ABSTRACT

This book began with a puzzle. How was it possible that Albania during the period 1998–2005 enjoyed some of the best anti-corruption institutions but yet experienced growing levels of corruption? I tried to resolve this puzzle by showing that the dominant corruption discourse during this period served to institute and legitimize a neoliberal order in Albania in four interrelated ways. First, international and local actors by portraying corruption as the main cause of almost every Albanian failure from 1998 onwards could blame every political, economic, and social failure on corruption rather than on any of the neoliberal developmental policies that Albanian governments implemented since the collapse of the communist regime in 1991. Second, during the period 1998–2005 both international and local political actors articulated corruption primarily as abuse of public office for private gain, consigning it to the public sector.

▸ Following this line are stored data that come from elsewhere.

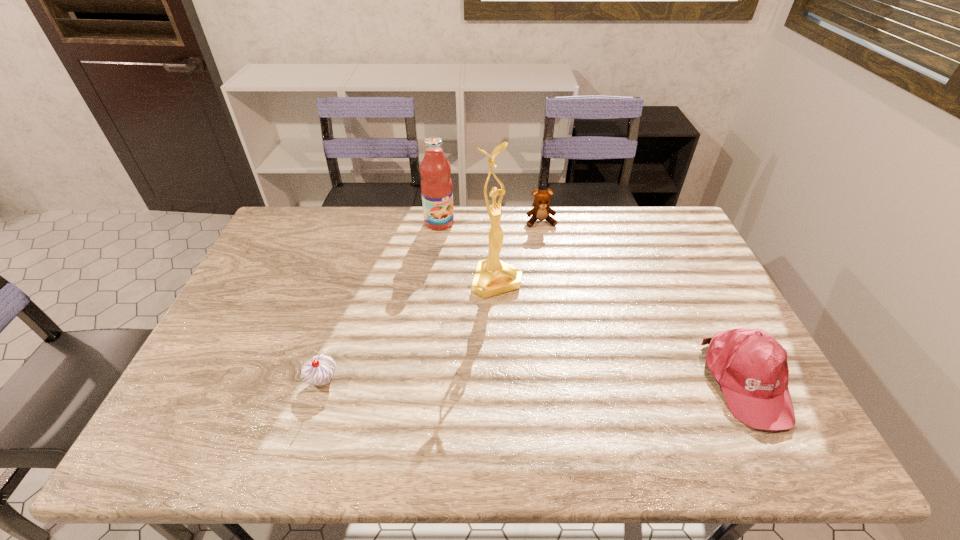 Identify the location of the leftmost object. The height and width of the screenshot is (540, 960). (318, 371).

Where is `baseball cap`? The width and height of the screenshot is (960, 540). baseball cap is located at coordinates (751, 367).

The height and width of the screenshot is (540, 960). In order to click on award in this screenshot , I will do `click(492, 277)`.

This screenshot has height=540, width=960. Find the location of `the tallest object`. the tallest object is located at coordinates (492, 277).

The height and width of the screenshot is (540, 960). I want to click on the second tallest object, so click(436, 186).

Find the location of a particular element. The width and height of the screenshot is (960, 540). the second object from left to right is located at coordinates (436, 186).

Identify the location of teddy bear. (541, 210).

At what (x,y) coordinates should I click in order to perform the action: click on free space located 0.370m on the right of the cupcake. Please return your answer as a coordinate pair (x, y). Looking at the image, I should click on (488, 381).

The image size is (960, 540). I want to click on vacant space situated on the front-facing side of the tallest object, so click(x=584, y=403).

The height and width of the screenshot is (540, 960). I want to click on vacant region located 0.110m on the front-facing side of the tallest object, so [526, 322]. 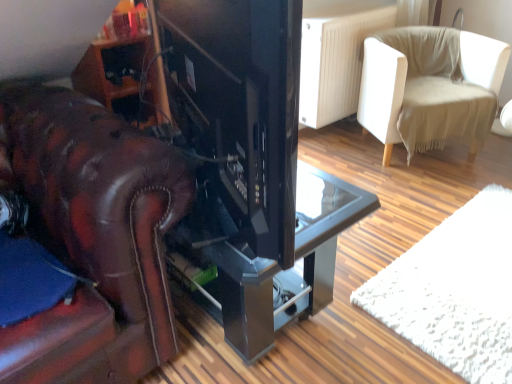 Question: From a real-world perspective, is glossy black table at center above or below beige fabric chair at upper right?

Choices:
 (A) below
 (B) above

Answer: (A)

Question: Is glossy black table at center to the left or to the right of beige fabric chair at upper right in the image?

Choices:
 (A) right
 (B) left

Answer: (B)

Question: Estimate the real-world distances between objects in this image. Which object is closer to the glossy black table at center?

Choices:
 (A) matte black tv at center
 (B) beige fabric chair at upper right

Answer: (A)

Question: Which object is positioned farthest from the beige fabric chair at upper right?

Choices:
 (A) glossy black table at center
 (B) matte black tv at center

Answer: (B) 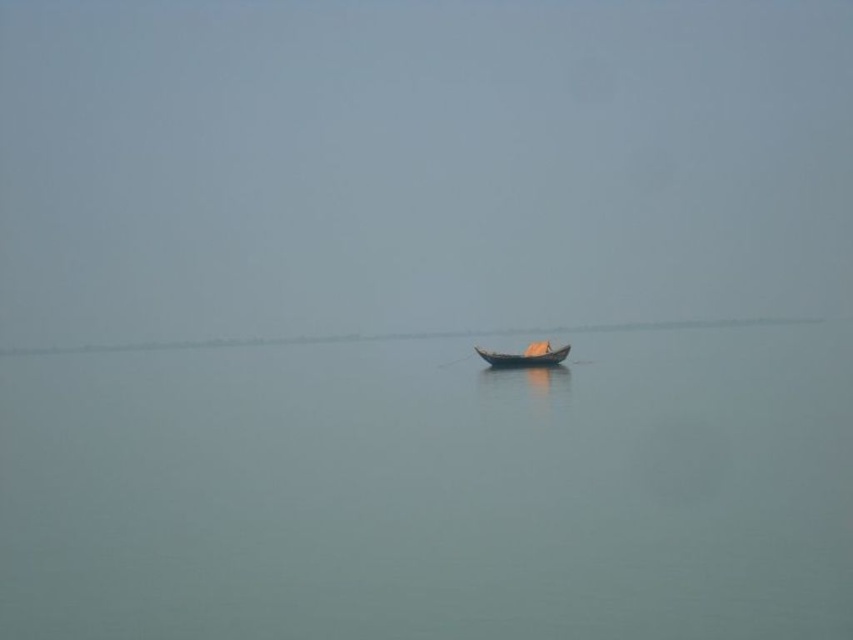 Can you confirm if foggy mist at center is taller than smooth water at center?

Correct, foggy mist at center is much taller as smooth water at center.

Is foggy mist at center bigger than smooth water at center?

Correct, foggy mist at center is larger in size than smooth water at center.

Is point (744, 314) positioned before point (233, 595)?

No, it is not.

Where is `foggy mist at center`? This screenshot has height=640, width=853. foggy mist at center is located at coordinates (418, 164).

Measure the distance between smooth water at center and camera.

smooth water at center and camera are 61.82 feet apart from each other.

Is smooth water at center in front of wooden boat at center?

Yes, smooth water at center is closer to the viewer.

Is point (801, 378) farther from viewer compared to point (538, 356)?

That is False.

Identify the location of smooth water at center. 432,492.

Does foggy mist at center appear over wooden boat at center?

Correct, foggy mist at center is located above wooden boat at center.

In the scene shown: Which is more to the left, foggy mist at center or wooden boat at center?

Positioned to the left is foggy mist at center.

What do you see at coordinates (418, 164) in the screenshot?
I see `foggy mist at center` at bounding box center [418, 164].

Image resolution: width=853 pixels, height=640 pixels. I want to click on foggy mist at center, so click(418, 164).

Hence, the elimination of corruption called for the reduction of the public sector and the extension of the market, through more privatization, deregulation, and opening of the local economy. Third, once corruption was articulated as the source of every Albanian failure anti-corruption stood for every possible solution from deregulation and privatization to democracy and transparency. In other words, anti-corruption became an empty signifier through which international and local actors could articulate neoliberal policies of privatization, deregulation, integration in the global market, and asymmetric relations of dependency, in harmony with democratization, public participation, and an active local civil society. Finally, international institutions articulated corruption as an internal Albanian problem, pertaining to its institutions, politicians, and society. Against a thoroughly corrupt Albania, international institutions had both the moral high ground and the necessary expertise to cure Albania of its corruption problem. In all of the above aspects, anti-corruption policies were quite successful in cementing a neoliberal order in Albania, regardless of their impact, or lack thereof, on ‘actual’ levels of corruption.